I’ve lived in Southern California my entire life, and this just doesn’t bear any resemblance to anything I know about the place. Santa Ana winds are just....Santa Ana winds. They do whip up brush fires, as Didion says, but otherwise her description seems way, way over the top. Sure, the weather feels a little weird when Santa Anas kick up, but teachers don’t cancel classes, pets don’t go nuts, people don’t stay inside their houses, and Los Angeles doesn’t get gripped in crime waves.

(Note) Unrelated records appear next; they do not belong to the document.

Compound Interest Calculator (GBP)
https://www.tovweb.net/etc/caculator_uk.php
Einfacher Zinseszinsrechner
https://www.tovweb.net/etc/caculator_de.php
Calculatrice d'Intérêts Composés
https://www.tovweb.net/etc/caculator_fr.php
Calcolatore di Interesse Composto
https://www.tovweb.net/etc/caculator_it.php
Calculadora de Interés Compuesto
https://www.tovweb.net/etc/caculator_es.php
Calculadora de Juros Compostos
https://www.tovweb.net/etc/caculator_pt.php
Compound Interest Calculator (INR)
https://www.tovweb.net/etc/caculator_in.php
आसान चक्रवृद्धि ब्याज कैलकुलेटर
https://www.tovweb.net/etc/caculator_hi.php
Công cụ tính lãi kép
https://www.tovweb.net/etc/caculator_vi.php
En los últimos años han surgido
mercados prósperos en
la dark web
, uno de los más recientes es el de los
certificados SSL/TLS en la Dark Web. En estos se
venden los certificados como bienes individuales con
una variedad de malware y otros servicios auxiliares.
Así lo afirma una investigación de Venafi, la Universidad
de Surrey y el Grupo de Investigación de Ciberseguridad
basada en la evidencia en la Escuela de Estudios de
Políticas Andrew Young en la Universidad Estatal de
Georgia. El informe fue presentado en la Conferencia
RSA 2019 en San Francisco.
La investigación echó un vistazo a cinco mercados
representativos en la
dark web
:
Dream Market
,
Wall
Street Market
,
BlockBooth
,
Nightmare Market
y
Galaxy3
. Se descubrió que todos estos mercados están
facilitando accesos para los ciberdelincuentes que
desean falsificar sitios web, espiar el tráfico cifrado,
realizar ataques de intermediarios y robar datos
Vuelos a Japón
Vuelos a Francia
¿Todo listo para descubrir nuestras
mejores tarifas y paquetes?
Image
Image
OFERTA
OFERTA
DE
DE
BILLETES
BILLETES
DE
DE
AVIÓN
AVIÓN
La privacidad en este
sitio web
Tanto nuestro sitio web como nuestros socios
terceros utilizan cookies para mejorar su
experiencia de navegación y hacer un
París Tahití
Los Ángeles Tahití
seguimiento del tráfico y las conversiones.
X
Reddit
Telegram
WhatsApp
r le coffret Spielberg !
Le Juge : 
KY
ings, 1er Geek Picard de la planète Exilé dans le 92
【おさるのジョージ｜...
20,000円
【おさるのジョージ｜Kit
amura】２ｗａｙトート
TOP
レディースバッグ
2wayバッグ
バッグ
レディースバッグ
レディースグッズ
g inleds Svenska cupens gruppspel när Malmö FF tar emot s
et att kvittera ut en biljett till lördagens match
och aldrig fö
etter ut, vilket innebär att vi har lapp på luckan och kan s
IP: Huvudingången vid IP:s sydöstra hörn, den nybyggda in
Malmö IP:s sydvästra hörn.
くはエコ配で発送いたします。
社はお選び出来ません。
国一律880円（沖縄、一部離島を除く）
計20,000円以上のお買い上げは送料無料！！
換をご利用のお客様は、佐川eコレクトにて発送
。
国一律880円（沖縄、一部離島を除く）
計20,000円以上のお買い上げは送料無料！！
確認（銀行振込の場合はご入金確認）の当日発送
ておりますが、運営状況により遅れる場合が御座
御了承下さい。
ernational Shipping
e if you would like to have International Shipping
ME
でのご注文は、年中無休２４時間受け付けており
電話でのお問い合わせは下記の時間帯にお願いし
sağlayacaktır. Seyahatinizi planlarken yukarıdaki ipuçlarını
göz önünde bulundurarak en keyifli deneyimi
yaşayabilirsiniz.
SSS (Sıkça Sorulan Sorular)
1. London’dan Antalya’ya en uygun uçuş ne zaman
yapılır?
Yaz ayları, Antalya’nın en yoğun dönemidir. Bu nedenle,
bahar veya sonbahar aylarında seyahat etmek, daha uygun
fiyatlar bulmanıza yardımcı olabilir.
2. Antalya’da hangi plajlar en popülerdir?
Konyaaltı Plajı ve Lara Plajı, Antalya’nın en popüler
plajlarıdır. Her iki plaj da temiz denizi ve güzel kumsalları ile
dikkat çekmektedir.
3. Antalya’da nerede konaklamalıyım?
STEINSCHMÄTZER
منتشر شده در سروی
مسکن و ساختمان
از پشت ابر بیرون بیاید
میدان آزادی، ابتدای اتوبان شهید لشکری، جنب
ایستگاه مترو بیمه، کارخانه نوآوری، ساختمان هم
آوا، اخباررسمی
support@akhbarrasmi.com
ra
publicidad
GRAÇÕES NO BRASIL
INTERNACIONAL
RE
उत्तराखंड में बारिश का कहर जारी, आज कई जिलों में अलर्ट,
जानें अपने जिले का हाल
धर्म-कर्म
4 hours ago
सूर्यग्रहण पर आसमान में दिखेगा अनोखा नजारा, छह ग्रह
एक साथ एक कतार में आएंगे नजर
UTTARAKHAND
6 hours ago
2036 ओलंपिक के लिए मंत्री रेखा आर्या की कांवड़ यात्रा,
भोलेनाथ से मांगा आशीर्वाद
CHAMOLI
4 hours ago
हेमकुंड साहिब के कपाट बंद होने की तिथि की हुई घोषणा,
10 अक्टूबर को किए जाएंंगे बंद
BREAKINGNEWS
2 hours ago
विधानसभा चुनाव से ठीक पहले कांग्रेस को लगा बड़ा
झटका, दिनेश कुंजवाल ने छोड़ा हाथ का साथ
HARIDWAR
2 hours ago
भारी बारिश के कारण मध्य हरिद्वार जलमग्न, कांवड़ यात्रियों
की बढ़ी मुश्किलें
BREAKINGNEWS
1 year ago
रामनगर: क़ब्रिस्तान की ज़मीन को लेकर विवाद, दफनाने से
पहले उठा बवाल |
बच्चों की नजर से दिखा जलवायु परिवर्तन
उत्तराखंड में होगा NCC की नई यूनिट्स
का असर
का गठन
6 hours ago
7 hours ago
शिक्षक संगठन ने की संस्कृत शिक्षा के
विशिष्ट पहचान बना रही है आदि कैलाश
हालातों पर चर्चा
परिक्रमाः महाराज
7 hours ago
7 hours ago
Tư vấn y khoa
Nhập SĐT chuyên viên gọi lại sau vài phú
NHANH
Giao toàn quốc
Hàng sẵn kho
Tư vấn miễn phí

Amen. The Santa Anas, while always potentially destructive, figure most radically in the imagination of local writers, who are smart enough to recognize a good metaphor and chance for show-offery when they see one. For instance, Raymond Chandler:

There was a desert wind blowing that night. It was one of those hot dry Santa Anas that come down through the mountain passes and curl your hair and make your nerves jump and your skin itch. On nights like that every booze party ends in a fight. Meek little wives feel the edge of the carving knife and study their husbands’ necks. Anything can happen. You can even get a full glass of beer at a cocktail lounge.

Great writing? Unquestionably. True? Aside from the itchy skin, I think not.

This, I believe, gets close to the heart of the Joan Didion Problem. She is such a gifted descriptive writer that she often can’t resist the temptation to wrap her otherwise keen observations with some Chandleresque hyperbole, just to see how the language turns out. It’s delightful to read, and leaves lasting impressions on your brain, but many of the impressions are, regrettably, not true. Not only that, but they advertise some near-secretive knowledge -- hey wait, all this time I’ve been living here and I didn’t realize that the Santa Anas were the primordial force unleashing the dark side of human desire?? -- allowing readers to congratulate themselves on being among the minority to break the SoCal code. It’s like when postgrads first stumble upon the sunshine/noir dialectic, or when yet another searing cultural critic sees a book-length metaphor in the fact that (gasp!) Brian Wilson couldn’t surf.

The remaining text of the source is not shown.